Fury

War is hell, a tried and true axiom that gets personified to the nth degree in David Ayer’s World War II epic, Fury, about a tank crew who utter a book full of cliches and live out religious allegories while quoting the Gospel. Ayer, who wrote Training Day and directed such smash-mouth dramas as Harsh Times and End of Watch, has his nose deep in male bravado and testosterone bondsmanship. The scribe-turned-helmsman could probably learn a thing or two from Paul Schrader, who penned Taxi Driver but had mixed success transitioning to the director’s seat with the likes of American Gigolo, Cat People and Light Sleeper.

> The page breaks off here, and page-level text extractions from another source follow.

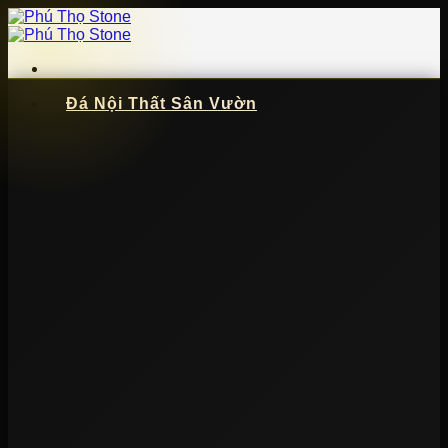
Bỏ
qua
nội
dung
Đá Nội Thất Sân Vườn
📞
091 621 5057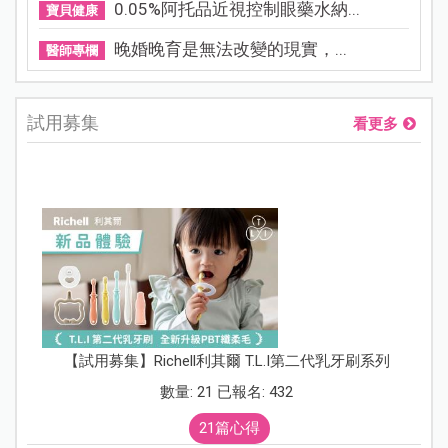
0.05%阿托品近視控制眼藥水納...
寶貝健康
晚婚晚育是無法改變的現實，...
醫師專欄
試用募集
看更多
【試用募集】Richell利其爾 T.L.I第二代乳牙刷系列
數量: 21 已報名: 432
21篇心得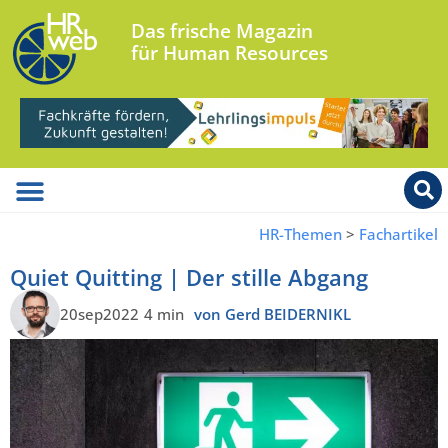
Das frische Magazin
für Human Resources
HR-Themen
>
Fachartikel
Quiet Quitting | Der stille Abgang
20sep2022
4 min
von Gerd BEIDERNIKL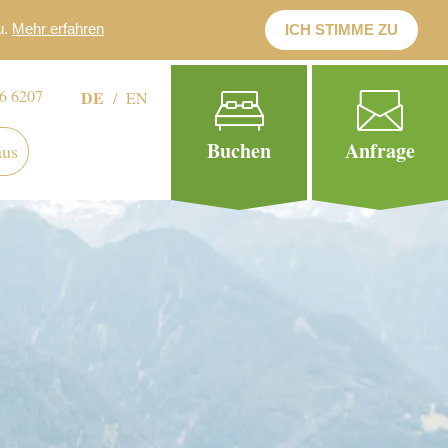
6 6207
DE
EN
Buchen
Anfrage
aus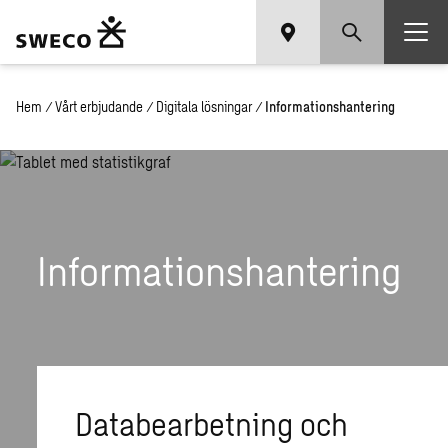
Hem
/
Vårt erbjudande
/
Digitala lösningar
/
Informationshantering
Informationshantering
Databearbetning och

Schrader however, was interested in character-driven stories, whereas Ayer seeks to drop vestiges of square-jawed manliness in chaotic hell often punctuated by hyper violence. Sam Peckinpah had it covered from both sides, and the fact that he did, and that many have attempted to emulate his style and resonance, and failed, only strengthens the testimony of his unbridled cinematic genius.

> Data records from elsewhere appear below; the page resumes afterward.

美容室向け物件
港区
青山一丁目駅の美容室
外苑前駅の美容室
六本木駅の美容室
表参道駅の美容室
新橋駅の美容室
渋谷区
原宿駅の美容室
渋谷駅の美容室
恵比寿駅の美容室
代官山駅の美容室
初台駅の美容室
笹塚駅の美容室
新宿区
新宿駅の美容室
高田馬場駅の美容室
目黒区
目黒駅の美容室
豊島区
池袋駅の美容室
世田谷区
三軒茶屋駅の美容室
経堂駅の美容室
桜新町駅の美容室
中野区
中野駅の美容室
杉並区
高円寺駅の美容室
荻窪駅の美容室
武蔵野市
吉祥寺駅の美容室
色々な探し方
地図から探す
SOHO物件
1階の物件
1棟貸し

Right from the get-go, Ayer lets us know that this isn’t the clean, moral war captured on black and white back in the ’40s and ’50s, but something darker and more complex. Coming across a bomb-blasted field of American tank carcasses, an SS officer on a white horse checks the carnage to make sure there are no survivors. For something to be alive doesn’t seem possible, but springing from atop one steel beast is Brad Pitt, who quickly puts a knife blade through the officer’s occipital brow and then unsaddles the horse and allows it to go free—a metaphor for the freeing of white Europe by the grubby Americans?

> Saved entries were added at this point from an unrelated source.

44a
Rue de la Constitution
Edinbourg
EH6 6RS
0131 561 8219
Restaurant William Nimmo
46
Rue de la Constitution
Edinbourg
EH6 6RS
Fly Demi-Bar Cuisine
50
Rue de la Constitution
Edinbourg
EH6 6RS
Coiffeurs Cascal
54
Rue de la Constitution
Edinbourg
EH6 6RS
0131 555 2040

Pitt’s “Wardaddy” (real name Don) is the most kempt of an unseemly lot that includes a Mexican named Gordo (Michael Pena) who’s not allowed to speak Spanish, an uncouth backwoods hillbilly (Walking Dead’s Jon Bernthal) referred to as “Coon-Ass” Grady and Shia LaBeouf, last seen naked and huffing away in Lars von Trier’s Nymphomaniac series, as Boyd “Bible” Swan, second in command. They’re a battle-loving bunch who kill Germans with all the relish of the Jewish detachment in Quentin Tarantino’s Inglorious Basterds, but this ain’t no revisionist black comedy—Fury is dead straight and since it’s 1945 and post D-Day, you can almost see Ayer angling the movie to be the back-half bookend to Steven Spielberg’s Saving Private Ryan.